When an RR receives an update with its own cluster-ID in the cluster list, the RR drops that update, assuming that the update has looped.
Figure below shows cluster definition as configured on all RRs.
Route-Reflection solves the full IBGP mesh problem very elegantly and offers great flexibility for BGP networks to grow to much bigger IBGP networks. Almost all large BGP networks make use of Route-Reflection to scale their IBGP.
In an AS Confederation, an AS is divided into smaller Sub-autonomous systems, which are connected through EBGP to each other. Each Sub-AS acts as an independent BGP AS and runs normal IBGP internally within the Sub-AS. A single IGP is run in a complete AS and each Sub-AS has IGP routing information about all other Sub-autonomous systems. Most BGP attributes, such as LOCAL_PREF, MED, and NEXT_HOP, are preserved when updates go across a Sub-AS. The AS_PATH attribute adds the Sub-autonomous systems in the AS_PATH. To the outside world, the AS running AS Confederation appears as a single AS.

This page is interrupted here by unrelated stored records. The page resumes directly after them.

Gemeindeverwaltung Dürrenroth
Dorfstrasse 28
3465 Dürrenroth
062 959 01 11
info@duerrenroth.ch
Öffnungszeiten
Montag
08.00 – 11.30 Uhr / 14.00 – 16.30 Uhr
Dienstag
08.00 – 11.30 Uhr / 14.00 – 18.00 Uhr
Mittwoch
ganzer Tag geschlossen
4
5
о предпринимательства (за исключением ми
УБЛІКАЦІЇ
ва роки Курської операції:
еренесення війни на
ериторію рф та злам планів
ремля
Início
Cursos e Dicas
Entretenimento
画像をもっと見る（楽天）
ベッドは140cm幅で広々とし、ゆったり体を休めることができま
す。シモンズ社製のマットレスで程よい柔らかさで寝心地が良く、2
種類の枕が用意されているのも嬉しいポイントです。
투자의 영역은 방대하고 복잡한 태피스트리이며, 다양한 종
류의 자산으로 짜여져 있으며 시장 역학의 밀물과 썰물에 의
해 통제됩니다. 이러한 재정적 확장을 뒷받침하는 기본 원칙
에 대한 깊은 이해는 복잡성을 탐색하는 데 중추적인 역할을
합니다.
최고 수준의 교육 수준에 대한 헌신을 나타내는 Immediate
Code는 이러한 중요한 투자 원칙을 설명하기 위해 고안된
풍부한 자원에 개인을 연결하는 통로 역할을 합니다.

To better understand AS Confederations, you need to know about how the AS_PATH attribute operates within an AS Confederation network. Just as the AS_PATH attribute carries information about autonomous systems the updates have traversed, AS_PATH in Confederation carries Sub-AS information. Just as with the AS_PATH attribute, when a router running Confederation receives an update whose AS_PATH contains its own Sub-AS, the router drops that update to avoid loops. The two BGP attributes associated with AS Confederations are described as follows:
AS_CONFED_SEQUENCE — Defines the list of Sub-autonomous systems in the AS_PATH, in sequential order of confederated Sub-AS where the update has traversed. This is analogous to AS_SEQUENCE, as discussed in AS_PATH attribute definition.
AS_CONFED_SET — Defines the list of Sub-autonomous systems in the AS_PATH in an unordered set of Sub-AS. This can be used in situations where a Confederation Sub-AS is aggregating routes to form multiple Sub-autonomous systems. In this case, you can set AS_PATH as AS_CONFED_SET for the aggregated route; it carries the list of all Sub-AS, but their order is not maintained. This is analogous to AS_SET, as discussed in the AS_PATH attribute definition.
Figure below shows an AS 109 divided into an AS Confederation of three small Sub-AS: 65001, 65002, and 65003. Each Sub-AS runs EBGP with the other Sub-autonomous systems. Notice that the Sub-autonomous systems do not have a full mesh of EBGP. This is similar to the real world of BGP where all EBGP speakers are not fully meshed. Each Sub-AS treats the other Sub-autonomous systems as EBGP neighbors, thus forwarding all updates from one Sub-AS to other Sub-autonomous systems.
R1 in Sub-AS 65003 is running EBGP with autonomous system 110, which is advertising 184.108.40.206/24 to R1. When R1 receives the update from autonomous system 110, the prefix 220.127.116.11/24 will have the AS_PATH as 110. Sub-AS 65003 propagates this path to Sub-AS 65002 with the AS_PATH attribute as (65003) 110. In BGP output, (65003) means that this autonomous system represents a Sub-AS of an AS Confederation. When this update leaves subautonomous system 65002, the AS_PATH looks like (65002 65003) 110. When R12 in Sub-AS 65001 advertises 18.104.22.168/24 to the outside world, the AS_PATH field is stripped from the Confederation Sub-AS numbers, and the outside world is presented with AS_PATH as 109 110 for prefix 22.214.171.124/24 as if there were no Confederation in AS 109.
Although an AS Confederation offers a mechanism to avoid fully meshed IBGP in a large AS, a full mesh of IBGP is still a requirement within a Sub-AS. This presents a challenge of scaling IBGP within each Sub-AS. Each Sub-AS could then have a full mesh of IBGP or it could run Route-Reflection within each Sub-AS.
In the quest to eliminate fully meshed IBGP using Route-Reflection or AS Confederations, BGP operators look at various reasons to prefer one to the other. It depends on, among other things, how the physical network is laid out, which method requires less configuration change, and which method offers ease in managing IBGP.